§ What is required
No pictures belong in the copy. Reproduce exactly the lines beginning at the line containing "ihrer jeweiligen Faseroberfläche schmutzab" and continuing to the end of the entries below.

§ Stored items
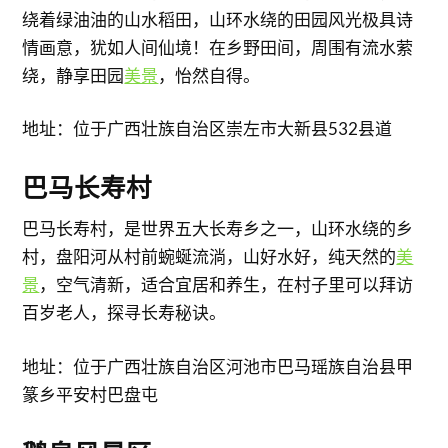
绕着绿油油的山水稻田，山环水绕的田园风光极具诗
情画意，犹如人间仙境！在乡野田间，周围有流水萦
绕，静享田园
美景
，怡然自得。
地址：位于广西壮族自治区崇左市大新县532县道
巴马长寿村
巴马长寿村，是世界五大长寿乡之一，山环水绕的乡
村，盘阳河从村前蜿蜒流淌，山好水好，纯天然的
美
景
，空气清新，适合宜居和养生，在村子里可以拜访
百岁老人，探寻长寿秘诀。
地址：位于广西壮族自治区河池市巴马瑶族自治县甲
篆乡平安村巴盘屯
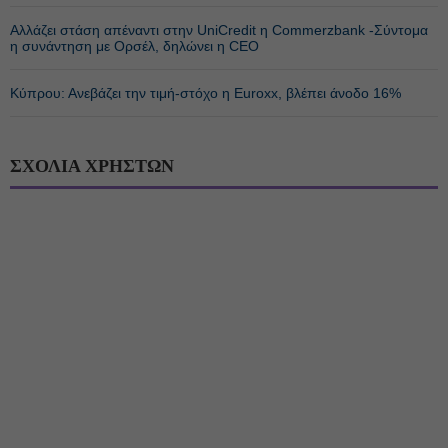
Αλλάζει στάση απέναντι στην UniCredit η Commerzbank -Σύντομα
η συνάντηση με Ορσέλ, δηλώνει η CEO
Κύπρου: Ανεβάζει την τιμή-στόχο η Euroxx, βλέπει άνοδο 16%
ΣΧΟΛΙΑ ΧΡΗΣΤΩΝ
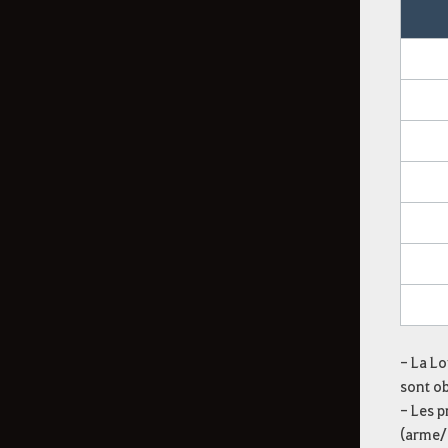
Lot resplendissant du clair de
lune
Boîte cadeau Baboum Baboum
Canne à pêche à triple flotteur
Lot de voyage étincelant
Lot d'étoile éblouissante
Coffre de bénédiction de la
Vieille lune
Coffre au trésor des marées
Canne à pêche des étoiles
rêveuses (30 jours)
- La Lo
Factures de dressage impérial
sont o
Lot rare d'aventure
- Les p
(arme/
[Événement] Coffre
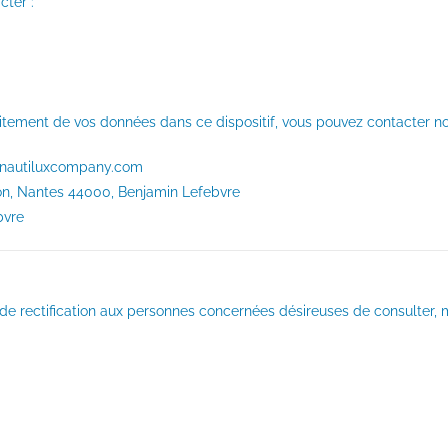
cter :
raitement de vos données dans ce dispositif, vous pouvez contacter n
e@nautiluxcompany.com
llon, Nantes 44000, Benjamin Lefebvre
bvre
 rectification aux personnes concernées désireuses de consulter, mod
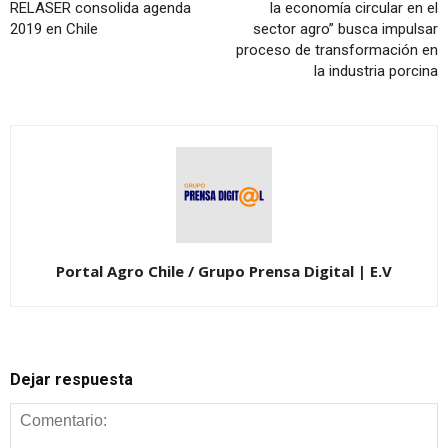
RELASER consolida agenda
la economía circular en el
2019 en Chile
sector agro” busca impulsar
proceso de transformación en
la industria porcina
Portal Agro Chile / Grupo Prensa Digital | E.V
Dejar respuesta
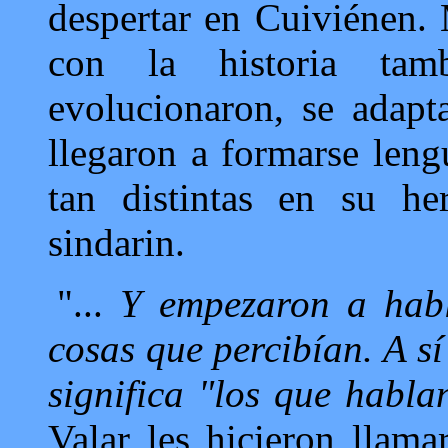
despertar en Cuiviénen.
con la historia tam
evolucionaron, se adapt
llegaron a formarse lengu
tan distintas en su h
sindarin.
"...
Y empezaron a habl
cosas que percibían. A s
significa "los que habla
Valar les hicieron llama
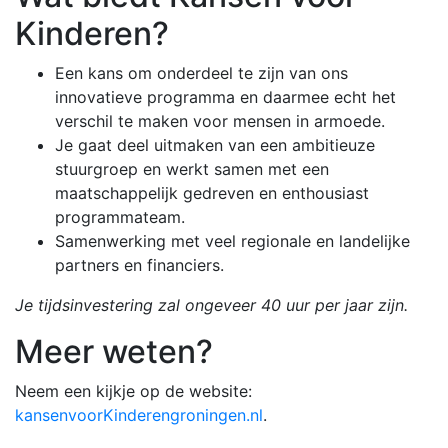
Kinderen?
Een kans om onderdeel te zijn van ons
innovatieve programma en daarmee echt het
verschil te maken voor mensen in armoede.
Je gaat deel uitmaken van een ambitieuze
stuurgroep en werkt samen met een
maatschappelijk gedreven en enthousiast
programmateam.
Samenwerking met veel regionale en landelijke
partners en financiers.
Je tijdsinvestering zal ongeveer 40 uur per jaar zijn.
Meer weten?
Neem een kijkje op de website:
kansenvoorKinderengroningen.nl
.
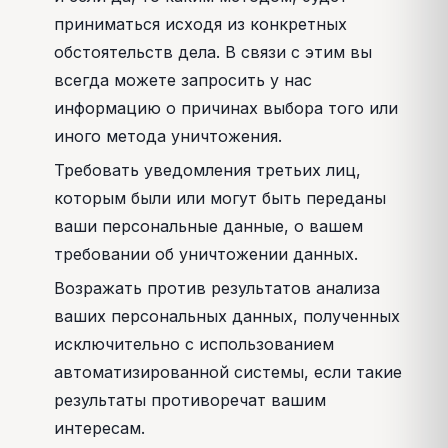
приниматься исходя из конкретных
обстоятельств дела. В связи с этим вы
всегда можете запросить у нас
информацию о причинах выбора того или
иного метода уничтожения.
Требовать уведомления третьих лиц,
которым были или могут быть переданы
ваши персональные данные, о вашем
требовании об уничтожении данных.
Возражать против результатов анализа
ваших персональных данных, полученных
исключительно с использованием
автоматизированной системы, если такие
результаты противоречат вашим
интересам.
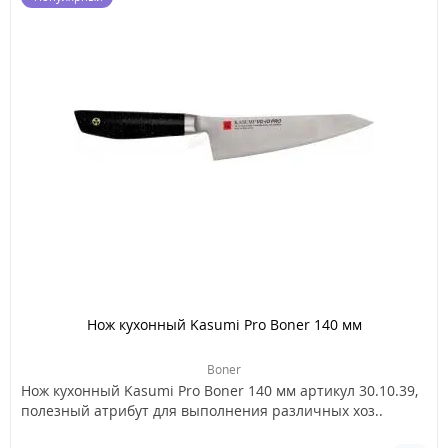
Нож кухонный Kasumi Pro Boner 140 мм
Boner
Нож кухонный Kasumi Pro Boner 140 мм артикул 30.10.39,
полезный атрибут для выполнения различных хоз..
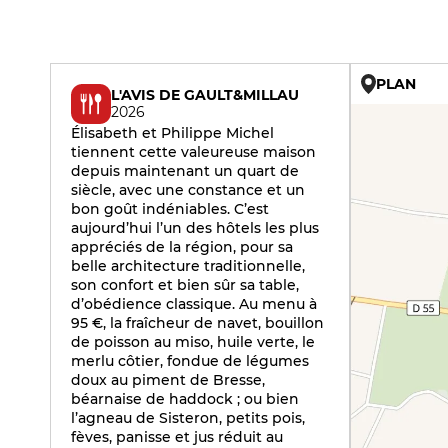
PLAN
L'AVIS DE GAULT&MILLAU
2026
Élisabeth et Philippe Michel
tiennent cette valeureuse maison
depuis maintenant un quart de
siècle, avec une constance et un
bon goût indéniables. C’est
aujourd’hui l’un des hôtels les plus
appréciés de la région, pour sa
belle architecture traditionnelle,
son confort et bien sûr sa table,
d’obédience classique. Au menu à
95 €, la fraîcheur de navet, bouillon
de poisson au miso, huile verte, le
merlu côtier, fondue de légumes
doux au piment de Bresse,
béarnaise de haddock ; ou bien
l’agneau de Sisteron, petits pois,
fèves, panisse et jus réduit au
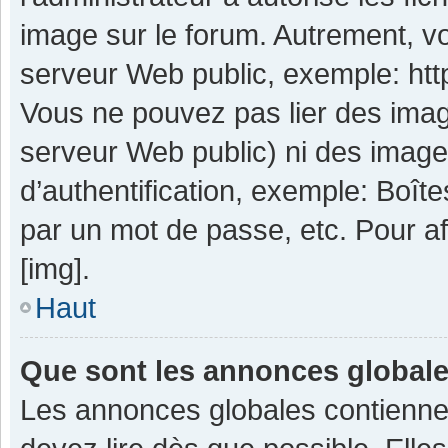
image sur le forum. Autrement, v
serveur Web public, exemple: ht
Vous ne pouvez pas lier des image
serveur Web public) ni des imag
d’authentification, exemple: Boît
par un mot de passe, etc. Pour aff
[img].
Haut
Que sont les annonces global
Les annonces globales contienne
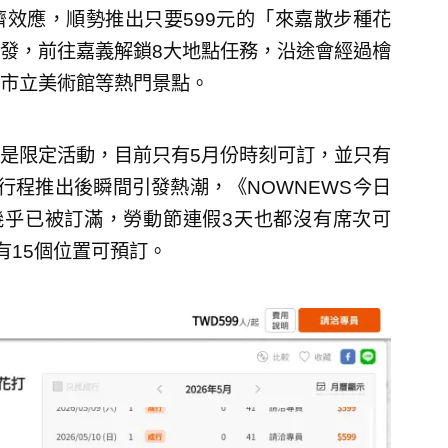
效應，順勢推出只要599元的「來嘉散步種花
發，前往嘉義解鎖8大地點任務，沿途會經過檜
市立美術館等熱門景點。
是限定活動，目前只有5月份時刻可訂，並只有
行程推出後瞬間引發熱潮，《NOWNEWS今日
幾乎已被訂滿，勞動節連假3天也都沒有席次可
日有15個位置可預訂。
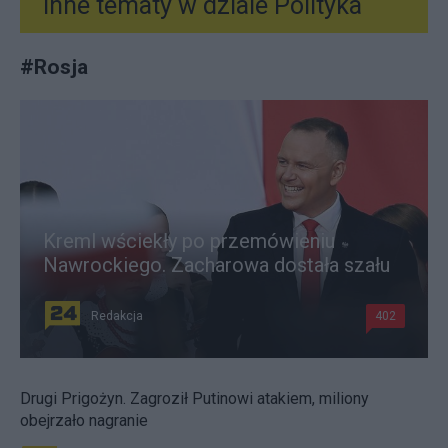
Inne tematy w dziale
Polityka
#
Rosja
Kreml wściekły po przemówieniu
Nawrockiego. Zacharowa dostała szału
Redakcja
402
Drugi Prigożyn. Zagroził Putinowi atakiem, miliony
obejrzało nagranie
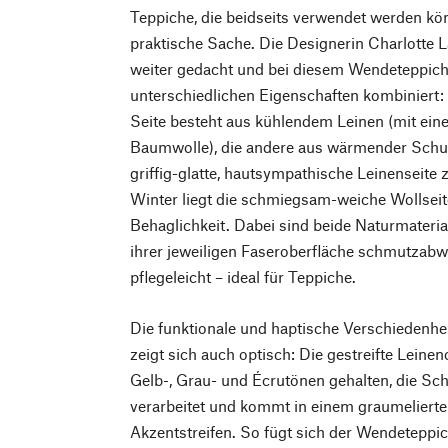
Teppiche, die beidseits verwendet werden kön
praktische Sache. Die Designerin Charlotte 
weiter gedacht und bei diesem Wendeteppich 
unterschiedlichen Eigenschaften kombiniert:
Seite besteht aus kühlendem Leinen (mit ein
Baumwolle), die andere aus wärmender Schu
griffig-glatte, hautsympathische Leinenseite
Winter liegt die schmiegsam-weiche Wollseit
Behaglichkeit. Dabei sind beide Naturmateria
ihrer jeweiligen Faseroberfläche schmutzab
pflegeleicht – ideal für Teppiche.
Die funktionale und haptische Verschiedenhe
zeigt sich auch optisch: Die gestreifte Leinen
Gelb-, Grau- und Écrutönen gehalten, die Sc
verarbeitet und kommt in einem graumelierte
Akzentstreifen. So fügt sich der Wendeteppic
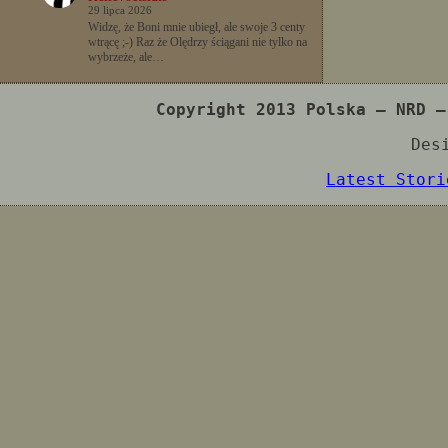
29 lipca 2026
Widzę, że Boni mnie ubiegł, ale swoje 3 centy
wtrącę ;-) Raz że Olędrzy ściągani nie tylko na
wybrzeże, ale…
Copyright 2013 Polska – NRD –
Des
Latest Stori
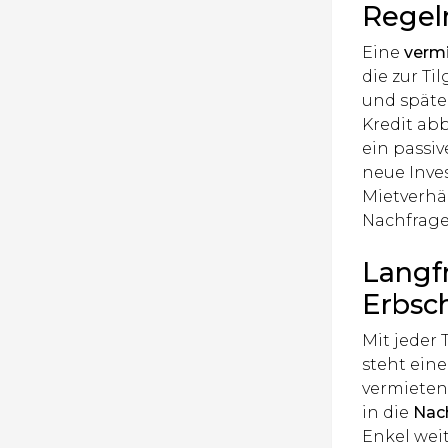
Regel
Eine
verm
die zur T
und späte
Kredit ab
ein passi
neue Inves
Mietverhäl
Nachfrage
Langf
Erbsc
Mit jeder 
steht eine
vermieten
in die
Nac
Enkel wei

§ Result below
ihrer jeweiligen Faseroberfläche schmutzab
pflegeleicht – ideal für Teppiche.
Die funktionale und haptische Verschiedenhe
zeigt sich auch optisch: Die gestreifte Leinen
Gelb-, Grau- und Écrutönen gehalten, die Sc
verarbeitet und kommt in einem graumelierte
Akzentstreifen. So fügt sich der Wendeteppic
29 lipca 2026
Widzę, że Boni mnie ubiegł, ale swoje 3 centy
wtrącę ;-) Raz że Olędrzy ściągani nie tylko na
wybrzeże, ale…
Copyright 2013 Polska – NRD –
Des
Latest Stori
Regel
Eine
verm
die zur T
und späte
Kredit ab
ein passi
neue Inves
Mietverhäl
Nachfrage
Langf
Erbsc
Mit jeder 
steht eine
vermieten
in die
Nac
Enkel wei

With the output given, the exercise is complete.